WordPress robots.txt update

The robots.txt file is an important little file. A robots.txt file communicates with search engines. When a search engine crawl robot comes to your website, the first thing it does is look for this special little file on the server.

What is robots.txt?

It’s just a simple text file. But it has an important job – it tells the crawl robot which pages or folders of your website should be crawled and indexed, and which ones should be ignored.

The way search engines crawl websites nowadays has changed quite a bit so it was time for a robots.txt file update for our WordPress websites.

What does our new WordPress robots.txt file look like?

Honestly it looks very simple.

User-agent: *
Disallow: /ga/
Sitemap: http://domain.nz/sitemap_index.xml

The first line names the user agent. This is the actual name of the search crawl bot we are trying to communicate with – for example it could be Googlebot or Bingbot. To instruct all search engine bots to craw your website, we simply use the *.

In the next line we have disallowed the bots to crawl our GA folder. This folder houses the file which sets a Google Analytics filter cookie which prevents your own visits to your website being added to your website statistics. We may also block specific directories depending on the project.

Last we provide the bots the link to website’s XML sitemap.
Note: We also add the sitemap link manually to our Google Webmaster Tools account for each website we launch. This allows us to monitor feedback from the search engines.

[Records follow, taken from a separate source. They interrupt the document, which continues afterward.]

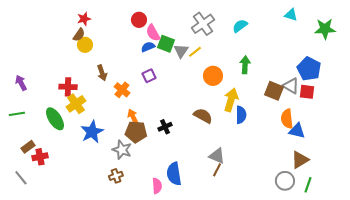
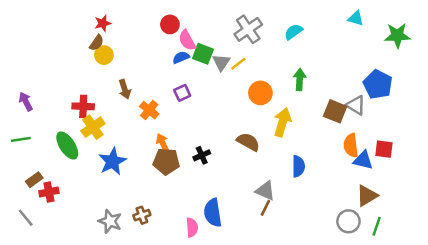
red square: (307, 92) -> (384, 149), moved
blue semicircle: (241, 115) -> (298, 166), moved
gray star: (122, 150) -> (110, 221), moved

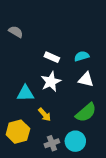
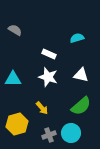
cyan semicircle: (82, 56) -> (77, 38), moved
white star: (51, 82) -> (48, 77), turned -30
cyan triangle: (25, 93) -> (13, 79), moved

Googles recommendation for robots.txt

The way Google crawls websites has changed quite a bit over the last few years. Google used to fetch website pages without any styling or JavaScript but now it fetches everything (including CSS styles, images and scripts).

Gone are the days when best practice was to block access to the wp-includes and plugins folders. The wp-includes folder has all the default JavaScript often used in WordPress themes. And it’s the same for the plugins folder; this has the specific plugin styles and scripts needed for the plugins output.

No need for further blocking of the wp-admin folder. Currently WordPress adds a so called “robots meta x-http” header on the admin pages that prevents search engines from showing these pages in the search results.

Final thoughts

Absence of a robots.txt file will not stop search engines from crawling and indexing a website. However, it’s good practice that you create one. Just keep up to date with the latest recommendations from the search engines.